I love mysteries. Both the big, thorny kind you can consume as media, and the tiny, ordinary kind that happen in the world and are often never even noticed. Like, what happened to the wearer of a pair of running shoes and one single sock that I found, neatly lined up like they were nestled in a woodland closet, on the path to the train? At the moment, I’m reading a mystery novel called Shinju by Laura Joh Rowland, I’m listening to a Nero Wolfe book of short stories by Rex Stout, and Phil and I are working our way through Alfred Hitchcock Presents on Netflix. I would have said I was at mystery capacity, definitely fulfilling my quota, all sold out. I would have been wrong, though, because there is no podcast on that list.
Enter Mystery Show, by Starlee Kine. I’m a longtime Starlee fan, ever since seeing her work herself into a frothy, wickedly barbed whirlwind of hate over The Walking Dead at a storytelling event several years ago. She is super sure about what she thinks about stuff, and she goes right ahead and does things that I think are outside the realm of reasonable human behavior. This makes for fantastic stories. So when I heard about her new podcast, I got really excited. I’ve been saving it for a good, quiet day at work and yesterday I had one. I listened to five of the so-far six episodes, all in one gulp.
The premise: there must be a mystery. It must be a real life mystery. It must be something that cannot be solved on the internet. She will take it on and track it down. Some of these mysteries are genuinely mysterious, like the pilot episode in which a woman rents a video from a store in neighborhood and when she goes back to return it the next night, the store is closed, the shelves are empty, and all the windows are papered over. Other episodes have less compelling premises, such as episode 5 when Starlee is asked to find out once and for all how tall Jake Gyllenhaal really is. I don’t care at all how tall Jake Gyllenhaal is (although, if you start typing his name into Google, the second suggested string that pops up is Jake Gyllenhaal height; this is a hotly contested issue of much interest, apparently). I stayed riveted to the entire episode anyway. She’s a great storyteller, and she really is going out into the world and tracking down leads with a notebook and a voice recorder. It’s fascinating and funny and audacious, and I wish I’d thought of it.

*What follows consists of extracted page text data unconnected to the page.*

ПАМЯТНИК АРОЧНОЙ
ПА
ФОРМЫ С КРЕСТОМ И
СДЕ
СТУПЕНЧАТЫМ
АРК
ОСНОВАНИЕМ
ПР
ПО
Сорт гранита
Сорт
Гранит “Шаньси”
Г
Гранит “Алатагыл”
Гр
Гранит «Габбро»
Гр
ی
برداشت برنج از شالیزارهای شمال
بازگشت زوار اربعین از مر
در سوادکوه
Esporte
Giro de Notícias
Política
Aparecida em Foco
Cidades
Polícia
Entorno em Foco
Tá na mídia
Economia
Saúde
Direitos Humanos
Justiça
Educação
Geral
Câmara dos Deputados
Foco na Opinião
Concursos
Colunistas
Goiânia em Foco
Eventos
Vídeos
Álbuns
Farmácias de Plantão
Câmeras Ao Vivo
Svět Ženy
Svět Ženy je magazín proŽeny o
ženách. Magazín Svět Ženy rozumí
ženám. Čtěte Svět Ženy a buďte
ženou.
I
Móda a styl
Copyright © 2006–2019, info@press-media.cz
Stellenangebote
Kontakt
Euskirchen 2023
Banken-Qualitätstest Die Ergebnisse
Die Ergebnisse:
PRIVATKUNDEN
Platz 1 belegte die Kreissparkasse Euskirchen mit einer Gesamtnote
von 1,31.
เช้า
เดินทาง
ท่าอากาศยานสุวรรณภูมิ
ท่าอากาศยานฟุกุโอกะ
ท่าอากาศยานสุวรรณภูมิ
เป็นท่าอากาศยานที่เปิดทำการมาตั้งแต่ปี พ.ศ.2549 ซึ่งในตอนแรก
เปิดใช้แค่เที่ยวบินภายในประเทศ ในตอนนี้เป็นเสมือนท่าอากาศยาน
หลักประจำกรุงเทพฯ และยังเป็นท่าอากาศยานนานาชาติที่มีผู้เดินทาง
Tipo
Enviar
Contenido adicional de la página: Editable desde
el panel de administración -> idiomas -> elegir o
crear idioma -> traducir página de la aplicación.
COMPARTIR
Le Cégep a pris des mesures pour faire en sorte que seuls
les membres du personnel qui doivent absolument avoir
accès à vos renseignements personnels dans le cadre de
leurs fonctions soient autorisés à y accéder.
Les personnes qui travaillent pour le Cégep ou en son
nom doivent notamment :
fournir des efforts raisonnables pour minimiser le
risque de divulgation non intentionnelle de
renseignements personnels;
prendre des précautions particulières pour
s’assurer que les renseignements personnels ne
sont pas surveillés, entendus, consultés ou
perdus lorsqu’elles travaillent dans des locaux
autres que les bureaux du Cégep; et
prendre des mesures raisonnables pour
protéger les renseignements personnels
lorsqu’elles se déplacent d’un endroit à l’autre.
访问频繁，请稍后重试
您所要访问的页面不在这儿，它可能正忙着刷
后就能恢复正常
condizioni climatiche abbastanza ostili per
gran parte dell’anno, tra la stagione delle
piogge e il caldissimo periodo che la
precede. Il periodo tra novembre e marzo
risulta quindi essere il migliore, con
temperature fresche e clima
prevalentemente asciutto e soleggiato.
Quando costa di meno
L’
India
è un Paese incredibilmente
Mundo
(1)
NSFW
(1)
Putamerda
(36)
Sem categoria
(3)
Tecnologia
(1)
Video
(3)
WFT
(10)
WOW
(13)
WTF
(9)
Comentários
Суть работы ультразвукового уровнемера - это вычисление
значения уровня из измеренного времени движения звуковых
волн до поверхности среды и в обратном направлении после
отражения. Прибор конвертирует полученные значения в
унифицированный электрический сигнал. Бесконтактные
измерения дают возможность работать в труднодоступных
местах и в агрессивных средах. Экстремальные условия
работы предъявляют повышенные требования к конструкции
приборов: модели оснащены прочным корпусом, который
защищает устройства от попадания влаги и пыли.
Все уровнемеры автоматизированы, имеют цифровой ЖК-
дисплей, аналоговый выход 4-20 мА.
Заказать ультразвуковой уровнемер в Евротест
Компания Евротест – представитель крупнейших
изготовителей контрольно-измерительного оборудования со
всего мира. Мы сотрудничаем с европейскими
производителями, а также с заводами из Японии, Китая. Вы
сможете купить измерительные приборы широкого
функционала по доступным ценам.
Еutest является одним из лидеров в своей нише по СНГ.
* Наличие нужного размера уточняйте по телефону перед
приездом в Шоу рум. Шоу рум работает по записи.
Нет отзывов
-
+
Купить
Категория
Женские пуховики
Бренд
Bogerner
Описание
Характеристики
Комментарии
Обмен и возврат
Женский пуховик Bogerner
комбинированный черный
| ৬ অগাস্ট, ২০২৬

Episode 3: Belt Buckle was by far the best. It had everything: an intriguing artifact, chance meetings, soul mates, a typical Swiss cowboy, and the most moving and pleasing solution you could ever hope to get. If you ignore the whole rest of this post, if you hate mysteries, if you think podcasts are a fad, listen to this one anyway, please please. It’s so good.
I’ve got one episode left to go before I’m out and have to wait for new ones, so I’m going to save it until the next one pops up. For a mystery emergency. In case I finish my book, and my audiobook, and that other book I picked up from the library today, and all 30-something Hitchcocks. What, it could happen.